India has no rules or regulations imposed on owning or operating 3D printing technology. People around the world have tried to use 3D printing machines to produce dangerous weapons. The Indian government has not made laws to stop crimes that could happen using 3D printing technology.

=== Copyright ===
The CAD file is a design and blueprint of a 2D and 3D item; the 3D machine uses the CAD file to produce 3D products. Indian Copyright Act of 1957 protects these CAD files as artistic work. However, any CAD file generated by scanning a product is not copyrighted.

== Industrial changes ==
The 3D printer revolutionized the Indian manufacturing industry. Industries like construction, jewelry, medical, automobiles, and aerospace have been utilizing 3D printing to save time, money, and resources. The Indian government plans to increase 100 new startups in 3D printing by 2025. India aims to create 50 new technologies to advance 3D printing in the industry. India has predicted that this new technology will generate 100,000 new jobs in India.

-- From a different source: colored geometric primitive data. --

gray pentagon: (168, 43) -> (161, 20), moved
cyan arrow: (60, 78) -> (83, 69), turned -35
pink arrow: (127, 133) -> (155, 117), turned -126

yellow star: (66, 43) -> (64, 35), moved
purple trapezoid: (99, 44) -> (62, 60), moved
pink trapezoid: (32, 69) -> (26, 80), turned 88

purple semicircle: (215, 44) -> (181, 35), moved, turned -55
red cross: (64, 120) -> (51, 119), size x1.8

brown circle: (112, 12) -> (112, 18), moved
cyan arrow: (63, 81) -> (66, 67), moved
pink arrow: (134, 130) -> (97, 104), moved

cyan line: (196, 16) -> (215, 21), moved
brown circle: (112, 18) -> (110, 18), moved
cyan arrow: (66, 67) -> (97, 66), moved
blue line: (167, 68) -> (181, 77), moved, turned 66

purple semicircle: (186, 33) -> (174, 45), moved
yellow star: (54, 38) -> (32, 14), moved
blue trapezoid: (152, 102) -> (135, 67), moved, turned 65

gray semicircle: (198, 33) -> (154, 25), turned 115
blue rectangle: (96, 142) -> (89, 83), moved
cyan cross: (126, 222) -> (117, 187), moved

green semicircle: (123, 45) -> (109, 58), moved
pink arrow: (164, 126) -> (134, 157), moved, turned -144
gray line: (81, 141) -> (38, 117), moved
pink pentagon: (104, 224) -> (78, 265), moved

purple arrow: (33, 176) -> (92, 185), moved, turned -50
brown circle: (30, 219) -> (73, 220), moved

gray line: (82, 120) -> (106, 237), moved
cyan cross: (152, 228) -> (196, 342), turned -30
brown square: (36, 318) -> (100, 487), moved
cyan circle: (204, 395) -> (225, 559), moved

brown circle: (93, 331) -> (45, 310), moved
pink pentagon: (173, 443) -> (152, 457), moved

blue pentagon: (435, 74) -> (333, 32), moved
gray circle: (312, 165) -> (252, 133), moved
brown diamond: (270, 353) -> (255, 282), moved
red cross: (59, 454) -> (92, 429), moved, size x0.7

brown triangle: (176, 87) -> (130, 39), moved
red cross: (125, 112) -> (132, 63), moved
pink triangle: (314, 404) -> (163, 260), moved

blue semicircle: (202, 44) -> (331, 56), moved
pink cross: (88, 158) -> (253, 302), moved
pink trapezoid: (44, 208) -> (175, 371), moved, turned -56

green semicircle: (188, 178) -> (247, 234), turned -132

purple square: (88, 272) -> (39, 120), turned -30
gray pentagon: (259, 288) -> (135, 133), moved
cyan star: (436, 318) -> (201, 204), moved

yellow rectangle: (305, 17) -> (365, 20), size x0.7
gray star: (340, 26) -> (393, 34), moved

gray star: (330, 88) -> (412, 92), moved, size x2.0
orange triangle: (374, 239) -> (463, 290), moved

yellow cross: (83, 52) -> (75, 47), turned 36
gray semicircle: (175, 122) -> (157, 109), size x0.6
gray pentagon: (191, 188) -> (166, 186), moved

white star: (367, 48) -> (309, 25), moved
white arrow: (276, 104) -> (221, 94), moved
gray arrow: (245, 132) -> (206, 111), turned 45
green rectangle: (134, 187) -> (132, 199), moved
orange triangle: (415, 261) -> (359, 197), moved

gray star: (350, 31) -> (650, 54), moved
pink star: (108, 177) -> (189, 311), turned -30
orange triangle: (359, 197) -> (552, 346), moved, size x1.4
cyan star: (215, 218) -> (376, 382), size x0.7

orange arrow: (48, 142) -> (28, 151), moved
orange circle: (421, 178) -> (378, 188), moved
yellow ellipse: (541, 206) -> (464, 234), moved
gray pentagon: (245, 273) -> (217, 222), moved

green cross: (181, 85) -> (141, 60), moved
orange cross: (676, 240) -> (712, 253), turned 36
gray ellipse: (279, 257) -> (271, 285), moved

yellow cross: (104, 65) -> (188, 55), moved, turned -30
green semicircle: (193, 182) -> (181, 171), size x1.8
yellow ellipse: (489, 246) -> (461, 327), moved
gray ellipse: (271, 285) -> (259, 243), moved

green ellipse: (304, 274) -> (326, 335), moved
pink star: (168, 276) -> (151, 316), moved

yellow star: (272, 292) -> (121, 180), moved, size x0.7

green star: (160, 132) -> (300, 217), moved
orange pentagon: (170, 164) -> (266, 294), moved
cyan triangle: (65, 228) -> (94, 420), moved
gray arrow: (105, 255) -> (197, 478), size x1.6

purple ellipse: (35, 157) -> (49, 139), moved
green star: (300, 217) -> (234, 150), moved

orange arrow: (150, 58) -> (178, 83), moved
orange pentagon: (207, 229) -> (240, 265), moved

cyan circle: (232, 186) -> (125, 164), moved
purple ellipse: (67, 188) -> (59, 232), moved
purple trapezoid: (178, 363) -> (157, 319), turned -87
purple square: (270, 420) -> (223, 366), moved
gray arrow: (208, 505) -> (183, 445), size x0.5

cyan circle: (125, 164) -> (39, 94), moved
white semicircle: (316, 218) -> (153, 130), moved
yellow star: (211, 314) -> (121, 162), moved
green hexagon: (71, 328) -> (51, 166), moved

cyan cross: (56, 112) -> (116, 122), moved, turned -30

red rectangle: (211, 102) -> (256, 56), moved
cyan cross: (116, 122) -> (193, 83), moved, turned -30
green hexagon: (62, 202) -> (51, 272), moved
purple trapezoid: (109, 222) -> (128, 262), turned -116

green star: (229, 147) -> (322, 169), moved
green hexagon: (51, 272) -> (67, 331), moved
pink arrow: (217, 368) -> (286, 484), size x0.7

The Indian government targeted to produce 500 new products using 3D printing technology by 2025.

3D printing of a house

Businesses in India are modernizing. India has transformed itself from buying foreign 3D printers to making high-technology 3D printing domestically. Now, industries in India are selling 3D printers to foreign nations and collaborating with some companies to share their technology. India has over 1,000 domestic 3D printing companies valued at $100 million. Housing companies in India are developing technology to construct houses with 3D printers, which will help lower costs and be more sustainable. India's medical industry uses 3D printing technology to make products like organs and tissue to help doctors with studies and training. The medical industry is estimated to take up 20% of the 3D printing industry worldwide.